Sorry to be so late to this party, but I just stumbled upon it.
=COUNTIF($A$1:$A$15;"712132120300006417")
would also be the command to look for numeric values that are equal to
712132120300006417. In the absence of an unambiguous syntax to distinguish
whether the intended comparison value is numeric or text, Excel will consider
it to be numeric if it can (i.e. there is no way with just digits to specify
that you want a comparison to text digits in COUNTIF.

Since Excel understands your comparison value to be numeric, it also coerces
all values in A1:A15 that it can before the comparison. When converting from
text to numeric, Excel first truncates (a very unfortunate choice) to 15
digits before conversion to binary.
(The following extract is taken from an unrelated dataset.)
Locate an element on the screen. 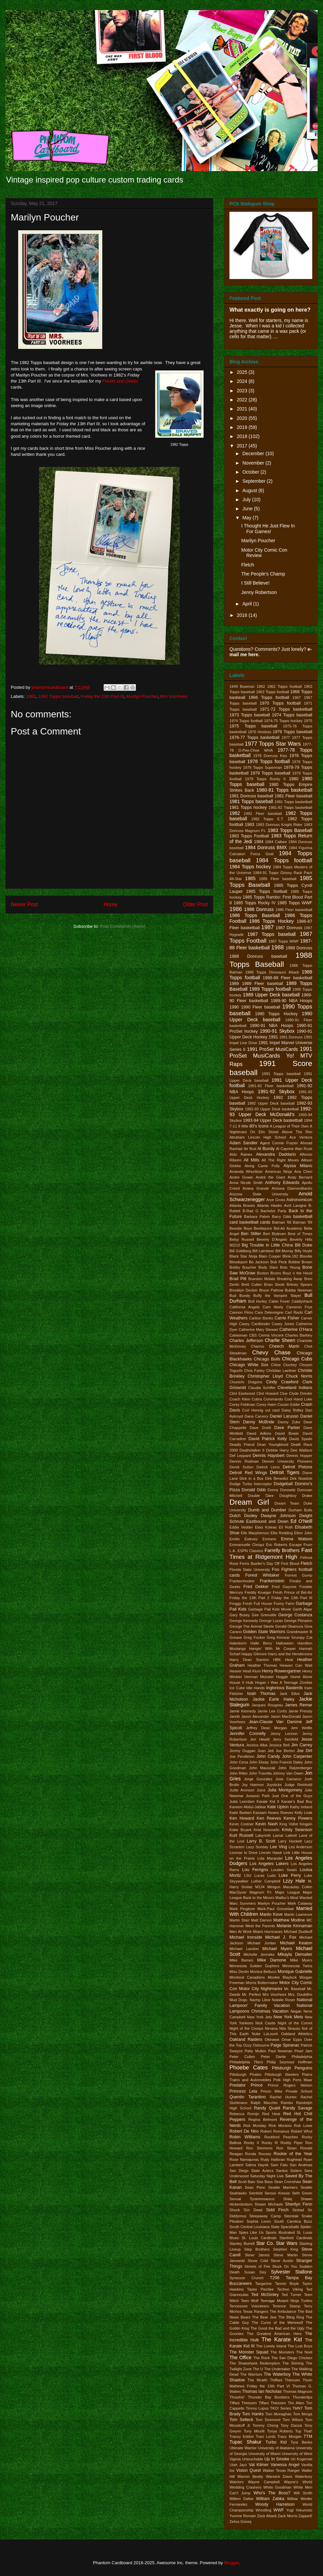 This screenshot has width=323, height=2576. Karate Kid II is located at coordinates (268, 1801).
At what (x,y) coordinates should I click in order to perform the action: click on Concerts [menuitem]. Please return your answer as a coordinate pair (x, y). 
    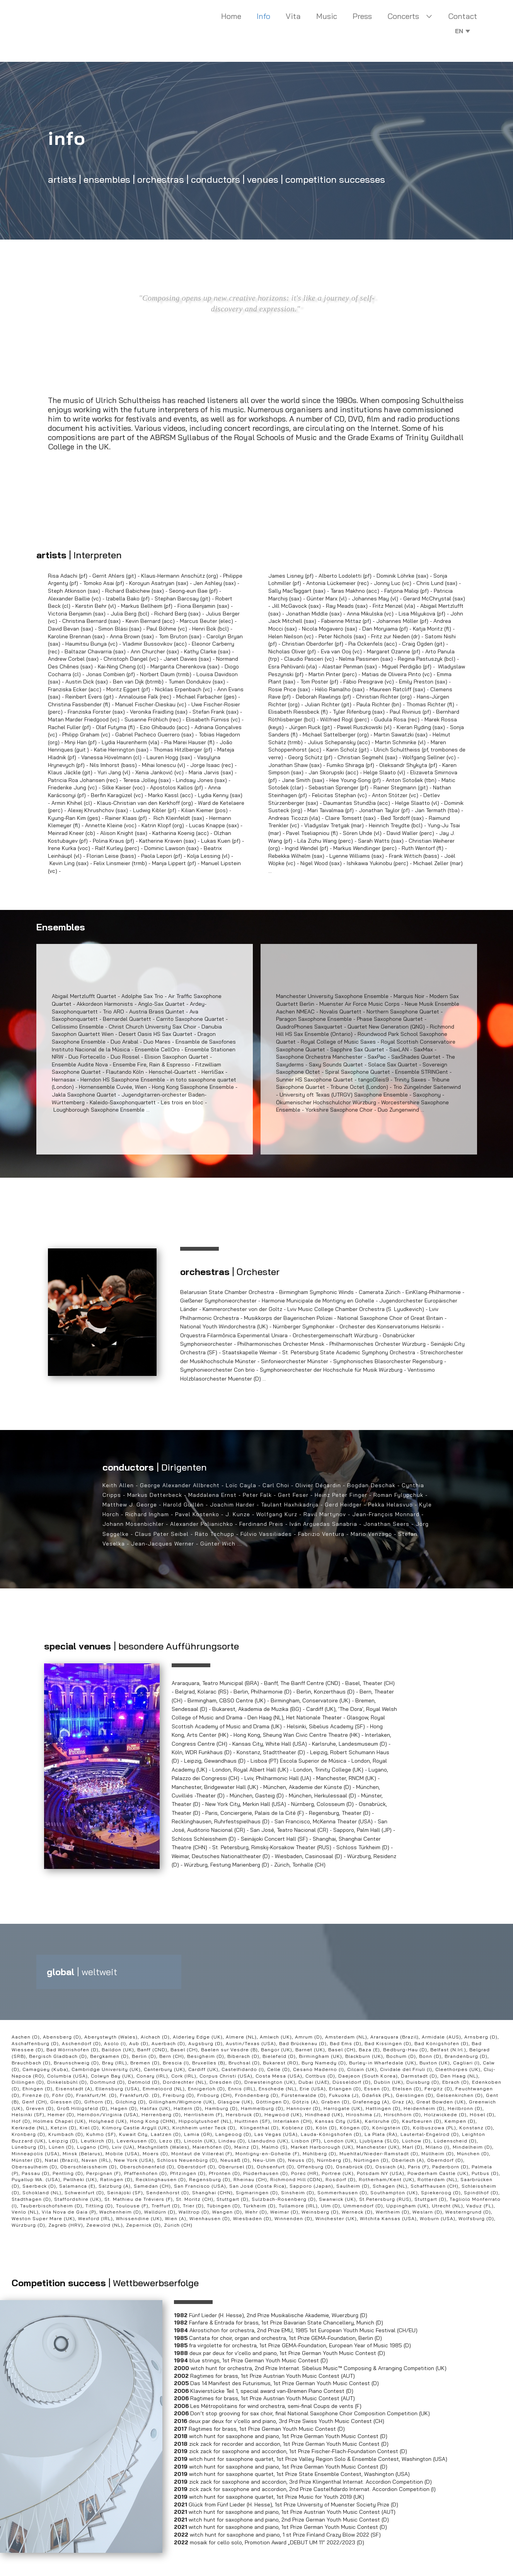     Looking at the image, I should click on (403, 16).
Your 3rd entry and your comparison value
agree to 15 digits, hence the return value of 1.

To get the behavior that you intended, you either need at least one alpha
character in these accounting codes, or you need to use something other than
COUNTIF.

=SUMPRODUCT(--($A$1:$A$15="712132120300006417"))
would do what you intended.

Jerry

"Roman" wrote:

Thanks for any help on this "mystery"
I have these 'numbers' in an area $A$1:$A$15 as text:
712032100100005419
712132120100006097
712132120300006097
712132120400006097
712132122100006097
712132122200006097
712132122300006097
712132122400006097
712132122500006097
712132122600006097
712132122700006097
712132122800006097
712132127700006097
712132128800006097
712132129900006097

Result of this function is 1:
=COUNTIF($A$1:$A$15;"712132120300006417")

Does anybody know why? The number is not there at all!!!